[PROVIDED MATERIAL]

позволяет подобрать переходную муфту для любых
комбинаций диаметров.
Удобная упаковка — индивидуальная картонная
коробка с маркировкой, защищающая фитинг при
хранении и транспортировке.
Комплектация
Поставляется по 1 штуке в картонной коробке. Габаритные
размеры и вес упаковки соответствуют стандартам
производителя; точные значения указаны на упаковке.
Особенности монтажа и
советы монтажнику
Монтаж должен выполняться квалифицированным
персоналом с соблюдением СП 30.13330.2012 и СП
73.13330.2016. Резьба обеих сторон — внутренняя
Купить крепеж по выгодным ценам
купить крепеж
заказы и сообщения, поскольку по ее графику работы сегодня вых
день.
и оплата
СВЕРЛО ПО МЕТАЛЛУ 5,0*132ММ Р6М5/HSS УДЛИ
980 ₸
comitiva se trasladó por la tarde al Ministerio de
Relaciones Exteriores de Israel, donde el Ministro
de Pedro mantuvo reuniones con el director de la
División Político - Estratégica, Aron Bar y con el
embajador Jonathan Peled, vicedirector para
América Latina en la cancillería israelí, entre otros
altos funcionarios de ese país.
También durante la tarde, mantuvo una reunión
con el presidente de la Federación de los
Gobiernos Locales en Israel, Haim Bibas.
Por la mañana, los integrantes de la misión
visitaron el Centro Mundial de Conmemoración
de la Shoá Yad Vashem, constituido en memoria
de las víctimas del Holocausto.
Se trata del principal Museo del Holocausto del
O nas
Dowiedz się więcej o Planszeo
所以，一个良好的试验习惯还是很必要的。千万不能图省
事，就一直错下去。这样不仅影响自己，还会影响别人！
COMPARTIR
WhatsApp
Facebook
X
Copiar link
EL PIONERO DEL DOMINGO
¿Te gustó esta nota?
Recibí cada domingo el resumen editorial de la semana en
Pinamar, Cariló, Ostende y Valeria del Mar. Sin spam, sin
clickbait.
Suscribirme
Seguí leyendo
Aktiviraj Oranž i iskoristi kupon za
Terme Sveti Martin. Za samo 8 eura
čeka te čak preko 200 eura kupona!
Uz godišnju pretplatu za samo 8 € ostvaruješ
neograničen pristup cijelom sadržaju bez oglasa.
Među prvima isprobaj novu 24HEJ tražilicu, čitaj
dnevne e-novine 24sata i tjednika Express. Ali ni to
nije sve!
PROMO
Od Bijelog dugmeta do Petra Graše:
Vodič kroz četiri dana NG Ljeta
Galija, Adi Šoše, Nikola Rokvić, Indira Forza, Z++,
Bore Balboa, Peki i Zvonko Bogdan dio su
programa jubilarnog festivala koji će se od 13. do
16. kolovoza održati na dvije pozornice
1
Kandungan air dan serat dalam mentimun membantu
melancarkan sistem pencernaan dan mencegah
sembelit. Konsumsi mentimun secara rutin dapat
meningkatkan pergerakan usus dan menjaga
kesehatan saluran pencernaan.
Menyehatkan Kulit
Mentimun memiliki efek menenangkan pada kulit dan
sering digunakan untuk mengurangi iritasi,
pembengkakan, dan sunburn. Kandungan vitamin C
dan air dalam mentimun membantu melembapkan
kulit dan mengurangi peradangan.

[/PROVIDED MATERIAL]

▸ ASSIGNED TASK:
Only the number is wanted: how many lines of the data contain the word "tarde"?

▸ EXPECTED ANSWER:
2